** The data follows **

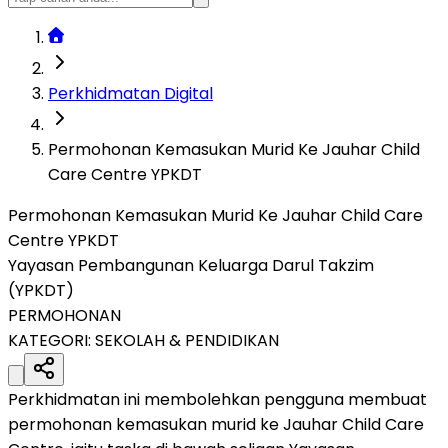
Perkhidmatan Digital
Permohonan Kemasukan Murid Ke Jauhar Child
Care Centre YPKDT
Permohonan Kemasukan Murid Ke Jauhar Child Care
Centre YPKDT
Yayasan Pembangunan Keluarga Darul Takzim
(YPKDT)
PERMOHONAN
KATEGORI:
SEKOLAH & PENDIDIKAN
Perkhidmatan ini membolehkan pengguna membuat
permohonan kemasukan murid ke Jauhar Child Care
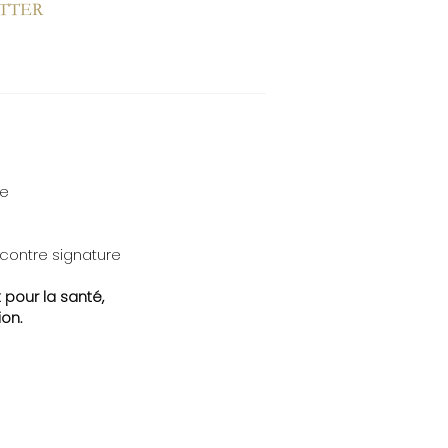
ETTER
te
 contre signature
 pour la santé,
on.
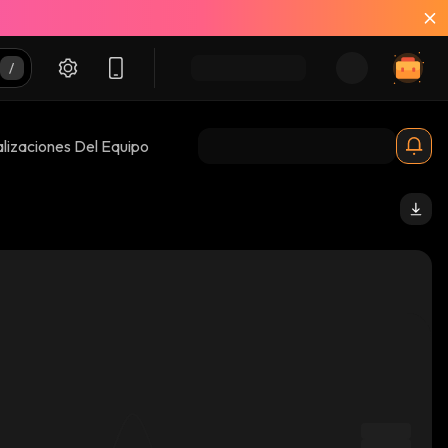
lizaciones Del Equipo
x_solana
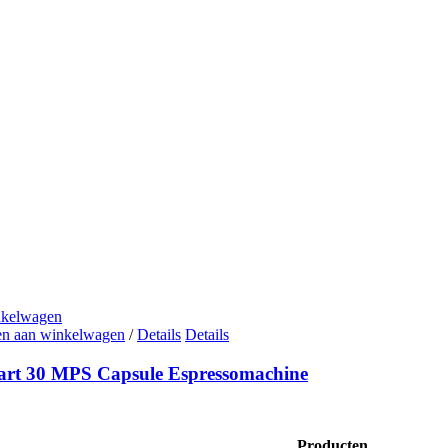
nkelwagen
n aan winkelwagen
/
Details
Details
mart 30 MPS Capsule Espressomachine
Producten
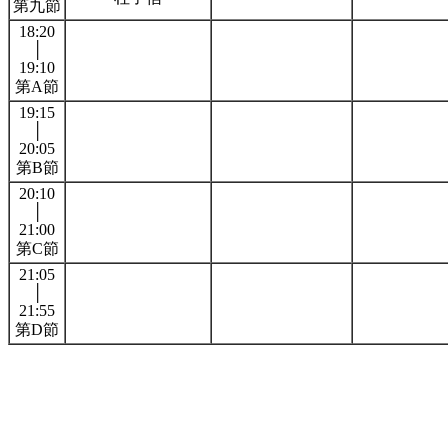
第九節
18:20
│
19:10
第A節
19:15
│
20:05
第B節
20:10
│
21:00
第C節
21:05
│
21:55
第D節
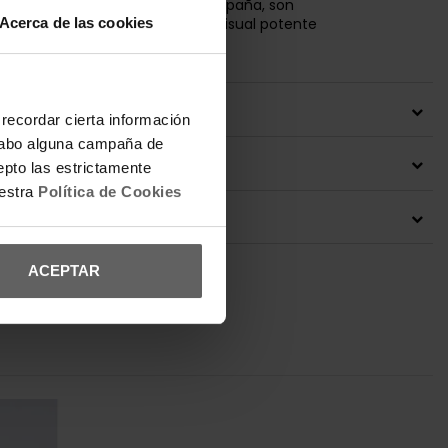
tfit streetwear. Disponibles en España, son
Acerca de las cookies
para quienes buscan identidad visual potente
ar a comodidad técnica.
 DEL PRODUCTO
recordar cierta información
a cabo alguna campaña de
ONES Y CAMBIOS
epto las estrictamente
uestra
Política de Cookies
IÓN ENVÍOS
ACEPTAR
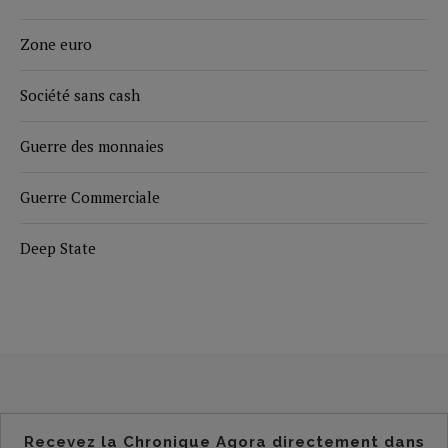
Zone euro
Société sans cash
Guerre des monnaies
Guerre Commerciale
Deep State
Recevez la Chronique Agora directement dans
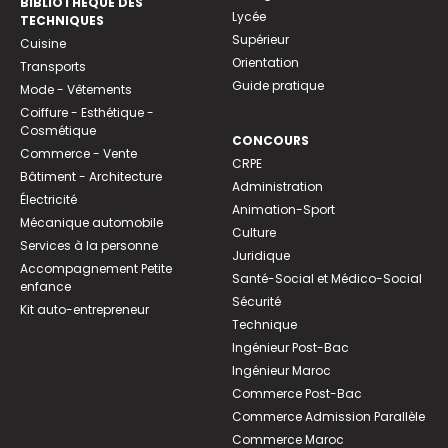
BIBLIOTHEQUE DES
Lycée
TECHNIQUES
Supérieur
Cuisine
Orientation
Transports
Guide pratique
Mode - Vêtements
Coiffure - Esthétique -
Cosmétique
CONCOURS
Commerce - Vente
CRPE
Bâtiment - Architecture
Administration
Électricité
Animation-Sport
Mécanique automobile
Culture
Services à la personne
Juridique
Accompagnement Petite
Santé-Social et Médico-Social
enfance
Sécurité
Kit auto-entrepreneur
Technique
Ingénieur Post-Bac
Ingénieur Maroc
Commerce Post-Bac
Commerce Admission Parallèle
Commerce Maroc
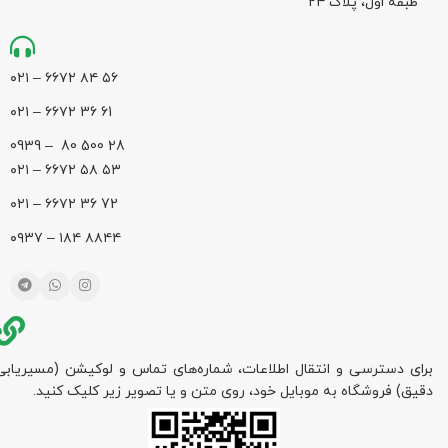
طبقه اول، پلاک ۲۴
۵۶ ۸۴ ۶۶۷۲ – ۰۲۱
61 36 ۶۶۷۲ – ۰۲۱
28 500 80 – 0939
۵۳ ۵۸ ۶۶۷۲ – ۰۲۱
72 36 ۶۶۷۲ – ۰۲۱
۸۸۴۴ ۱۸۴ – ۰۹۳۷
برای دسترسی و انتقال اطلاعات، شماره‌های تماس و لوکیشن (مسیریابی
دقیق) فروشگاه به موبایل خود، روی متن و یا تصویر زیر کلیک کنید.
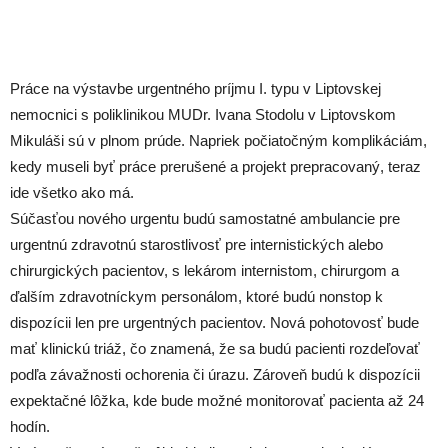
Práce na výstavbe urgentného príjmu I. typu v Liptovskej
nemocnici s poliklinikou MUDr. Ivana Stodolu v Liptovskom
Mikuláši sú v plnom prúde. Napriek počiatočným komplikáciám,
kedy museli byť práce prerušené a projekt prepracovaný, teraz
ide všetko ako má.
Súčasťou nového urgentu budú samostatné ambulancie pre
urgentnú zdravotnú starostlivosť pre internistických alebo
chirurgických pacientov, s lekárom internistom, chirurgom a
ďalším zdravotníckym personálom, ktoré budú nonstop k
dispozícii len pre urgentných pacientov. Nová pohotovosť bude
mať klinickú triáž, čo znamená, že sa budú pacienti rozdeľovať
podľa závažnosti ochorenia či úrazu. Zároveň budú k dispozícii
expektačné lôžka, kde bude možné monitorovať pacienta až 24
hodín.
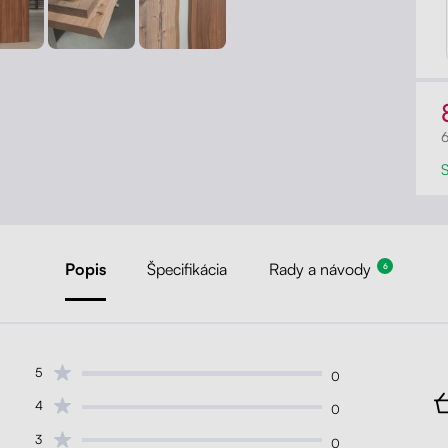
Popis
Špecifikácia
Rady a návody
6
5
0
4
0
3
0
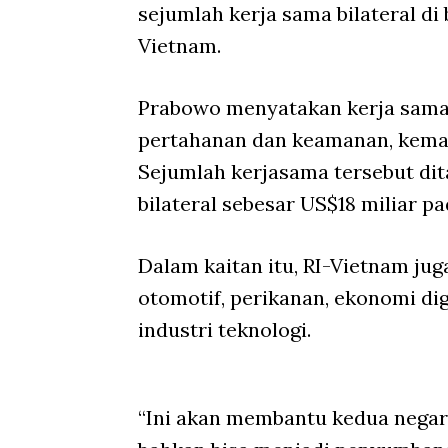
sejumlah kerja sama bilateral di
Vietnam.
Prabowo menyatakan kerja sama 
pertahanan dan keamanan, kemas
Sejumlah kerjasama tersebut di
bilateral sebesar US$18 miliar pa
Dalam kaitan itu, RI-Vietnam jug
otomotif, perikanan, ekonomi digi
industri teknologi.
“Ini akan membantu kedua negar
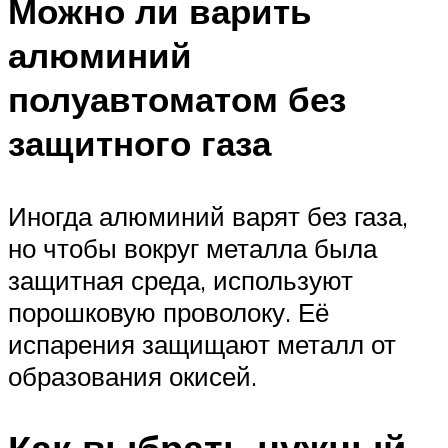
Можно ли варить
алюминий
полуавтоматом без
защитного газа
Иногда алюминий варят без газа,
но чтобы вокруг металла была
защитная среда, используют
порошковую проволоку. Её
испарения защищают металл от
образования окисей.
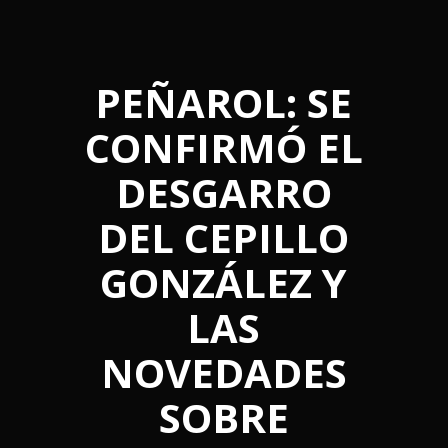
PEÑAROL: SE
CONFIRMÓ EL
DESGARRO
DEL CEPILLO
GONZÁLEZ Y
LAS
NOVEDADES
SOBRE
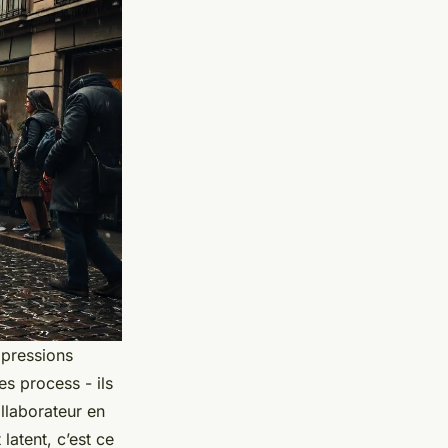
 pressions
es process - ils
llaborateur en
latent, c’est ce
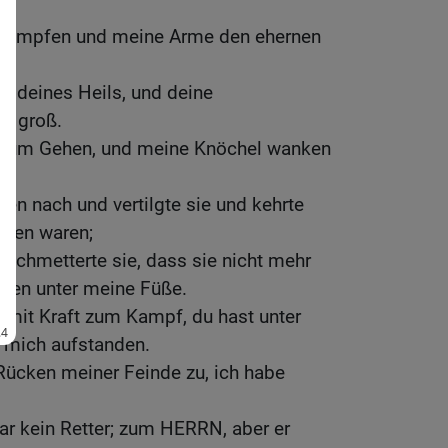
 kämpfen und meine Arme den ehernen
ld deines Heils, und deine
h groß.
zum Gehen, und meine Knöchel wanken
den nach und vertilgte sie und kehrte
ieben waren;
erschmetterte sie, dass sie nicht mehr
ielen unter meine Füße.
 mit Kraft zum Kampf, du hast unter
 mich aufstanden.
Rücken meiner Feinde zu, ich habe
.
war kein Retter; zum HERRN, aber er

** End of The data **

Without the pictures, write out every entry precisely as it appears.

Response for this exercise =>
Perkhidmatan Digital
Permohonan Kemasukan Murid Ke Jauhar Child
Care Centre YPKDT
Permohonan Kemasukan Murid Ke Jauhar Child Care
Centre YPKDT
Yayasan Pembangunan Keluarga Darul Takzim
(YPKDT)
PERMOHONAN
KATEGORI:
SEKOLAH & PENDIDIKAN
Perkhidmatan ini membolehkan pengguna membuat
permohonan kemasukan murid ke Jauhar Child Care
ETTER
te
 contre signature
 pour la santé,
on.
lizaciones Del Equipo
x_solana
nkelwagen
n aan winkelwagen
/
Details
Details
mart 30 MPS Capsule Espressomachine
Producten
第九節
18:20
│
19:10
第A節
19:15
│
20:05
第B節
20:10
│
21:00
第C節
21:05
│
21:55
第D節
tfit streetwear. Disponibles en España, son
Acerca de las cookies
para quienes buscan identidad visual potente
ar a comodidad técnica.
 DEL PRODUCTO
recordar cierta información
a cabo alguna campaña de
ONES Y CAMBIOS
epto las estrictamente
uestra
Política de Cookies
IÓN ENVÍOS
ACEPTAR
Zone euro
Société sans cash
Guerre des monnaies
Guerre Commerciale
Deep State
Recevez la Chronique Agora directement dans
BIBLIOTHEQUE DES
Lycée
TECHNIQUES
Supérieur
Cuisine
Orientation
Transports
Guide pratique
Mode - Vêtements
Coiffure - Esthétique -
Cosmétique
CONCOURS
Commerce - Vente
CRPE
Bâtiment - Architecture
Administration
Électricité
Animation-Sport
Mécanique automobile
Culture
Services à la personne
Juridique
Accompagnement Petite
Santé-Social et Médico-Social
enfance
Sécurité
Kit auto-entrepreneur
Technique
Ingénieur Post-Bac
Ingénieur Maroc
Commerce Post-Bac
Commerce Admission Parallèle
Commerce Maroc
طبقه اول، پلاک ۲۴
۵۶ ۸۴ ۶۶۷۲ – ۰۲۱
61 36 ۶۶۷۲ – ۰۲۱
28 500 80 – 0939
۵۳ ۵۸ ۶۶۷۲ – ۰۲۱
72 36 ۶۶۷۲ – ۰۲۱
۸۸۴۴ ۱۸۴ – ۰۹۳۷
برای دسترسی و انتقال اطلاعات، شماره‌های تماس و لوکیشن (مسیریابی
دقیق) فروشگاه به موبایل خود، روی متن و یا تصویر زیر کلیک کنید.
Práce na výstavbe urgentného príjmu I. typu v Liptovskej
nemocnici s poliklinikou MUDr. Ivana Stodolu v Liptovskom
Mikuláši sú v plnom prúde. Napriek počiatočným komplikáciám,
kedy museli byť práce prerušené a projekt prepracovaný, teraz
ide všetko ako má.
Súčasťou nového urgentu budú samostatné ambulancie pre
urgentnú zdravotnú starostlivosť pre internistických alebo
chirurgických pacientov, s lekárom internistom, chirurgom a
ďalším zdravotníckym personálom, ktoré budú nonstop k
dispozícii len pre urgentných pacientov. Nová pohotovosť bude
mať klinickú triáž, čo znamená, že sa budú pacienti rozdeľovať
podľa závažnosti ochorenia či úrazu. Zároveň budú k dispozícii
expektačné lôžka, kde bude možné monitorovať pacienta až 24
hodín.
Popis
Špecifikácia
Rady a návody
6
5
0
4
0
3
0
sejumlah kerja sama bilateral di
Vietnam.
Prabowo menyatakan kerja sama 
pertahanan dan keamanan, kemas
Sejumlah kerjasama tersebut di
bilateral sebesar US$18 miliar pa
Dalam kaitan itu, RI-Vietnam jug
otomotif, perikanan, ekonomi digi
industri teknologi.
“Ini akan membantu kedua negar
Можно ли варить
алюминий
полуавтоматом без
защитного газа
Иногда алюминий варят без газа,
но чтобы вокруг металла была
защитная среда, используют
порошковую проволоку. Её
испарения защищают металл от
образования окисей.
PEÑAROL: SE
CONFIRMÓ EL
DESGARRO
DEL CEPILLO
GONZÁLEZ Y
LAS
NOVEDADES
SOBRE
 pressions
es process - ils
llaborateur en
latent, c’est ce
 kämpfen und meine Arme den ehernen
ld deines Heils, und deine
h groß.
zum Gehen, und meine Knöchel wanken
den nach und vertilgte sie und kehrte
ieben waren;
erschmetterte sie, dass sie nicht mehr
ielen unter meine Füße.
 mit Kraft zum Kampf, du hast unter
 mich aufstanden.
Rücken meiner Feinde zu, ich habe
.
war kein Retter; zum HERRN, aber er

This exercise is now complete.